WHAT TO WORK ON:
Beginning with the line of the entries below that holds "422 – Advanced Molecular Techniques" and ending with the line that holds "Taxonomic citation", transcribe each line exactly as written. Pictures stay out.
=== SUPPLIED DATA ===
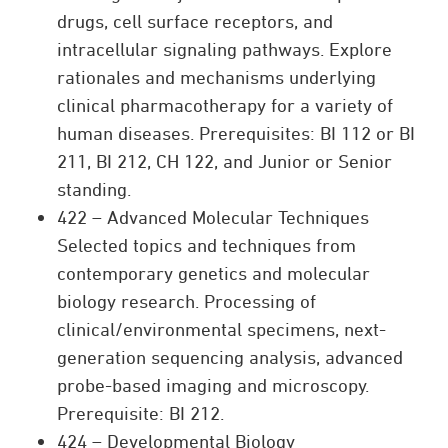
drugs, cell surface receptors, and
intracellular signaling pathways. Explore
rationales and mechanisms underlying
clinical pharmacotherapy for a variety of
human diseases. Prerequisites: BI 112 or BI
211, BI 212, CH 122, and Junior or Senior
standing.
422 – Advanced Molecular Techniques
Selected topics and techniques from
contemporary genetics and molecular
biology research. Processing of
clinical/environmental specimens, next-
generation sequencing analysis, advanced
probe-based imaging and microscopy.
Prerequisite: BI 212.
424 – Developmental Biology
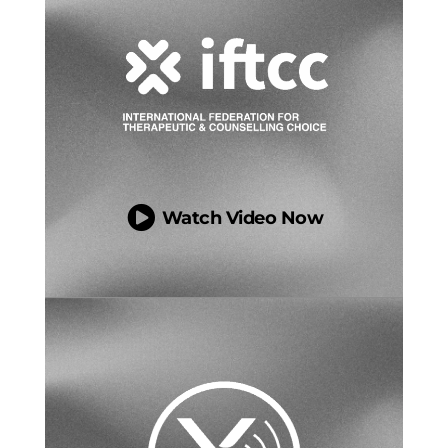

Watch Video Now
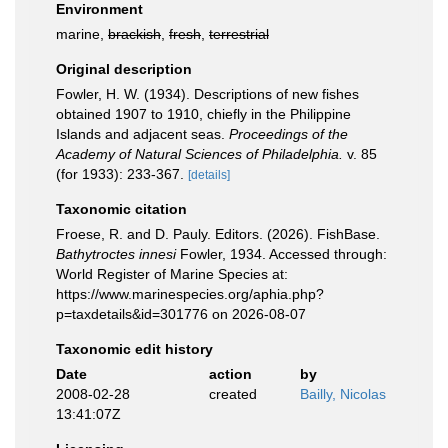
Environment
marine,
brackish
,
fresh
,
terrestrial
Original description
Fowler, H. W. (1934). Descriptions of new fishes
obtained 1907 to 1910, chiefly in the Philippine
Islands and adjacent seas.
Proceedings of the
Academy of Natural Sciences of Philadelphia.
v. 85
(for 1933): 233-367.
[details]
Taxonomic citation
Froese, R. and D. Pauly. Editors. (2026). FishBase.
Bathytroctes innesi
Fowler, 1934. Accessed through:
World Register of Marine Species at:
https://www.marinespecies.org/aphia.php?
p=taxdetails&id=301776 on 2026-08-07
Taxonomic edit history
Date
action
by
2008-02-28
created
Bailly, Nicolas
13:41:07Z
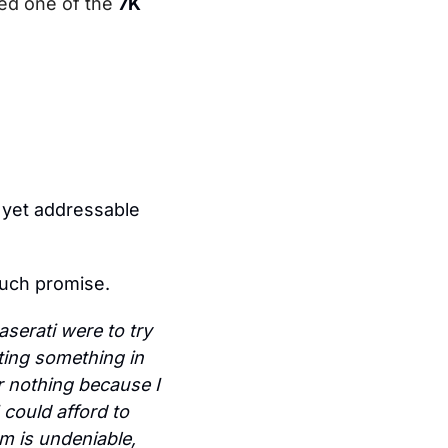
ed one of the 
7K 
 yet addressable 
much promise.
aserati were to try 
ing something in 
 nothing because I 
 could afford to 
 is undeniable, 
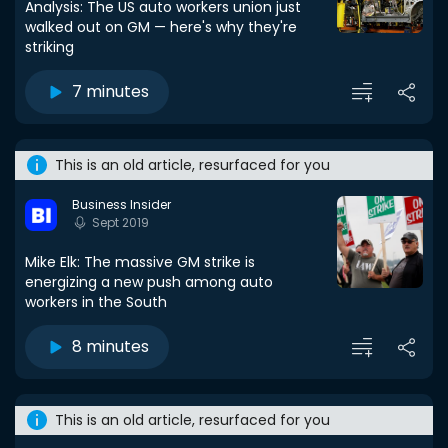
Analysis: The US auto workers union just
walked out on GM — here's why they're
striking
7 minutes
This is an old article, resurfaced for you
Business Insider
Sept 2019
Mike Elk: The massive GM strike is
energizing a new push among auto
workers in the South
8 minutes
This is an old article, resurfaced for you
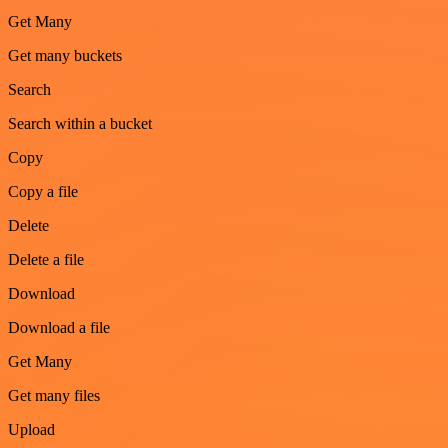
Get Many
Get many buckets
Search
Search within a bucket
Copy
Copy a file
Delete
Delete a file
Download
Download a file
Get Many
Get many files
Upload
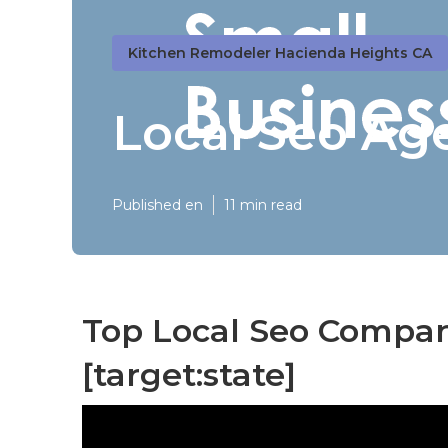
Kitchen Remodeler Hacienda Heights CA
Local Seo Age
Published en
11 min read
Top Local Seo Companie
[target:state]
===
YOUR SOLUTION:
422 – Advanced Molecular Techniques
Selected topics and techniques from
contemporary genetics and molecular
biology research. Processing of
clinical/environmental specimens, next-
generation sequencing analysis, advanced
probe-based imaging and microscopy.
Prerequisite: BI 212.
424 – Developmental Biology

Watch Video Now
Environment
marine,
brackish
,
fresh
,
terrestrial
Original description
Fowler, H. W. (1934). Descriptions of new fishes
obtained 1907 to 1910, chiefly in the Philippine
Islands and adjacent seas.
Proceedings of the
Academy of Natural Sciences of Philadelphia.
v. 85
(for 1933): 233-367.
[details]
Taxonomic citation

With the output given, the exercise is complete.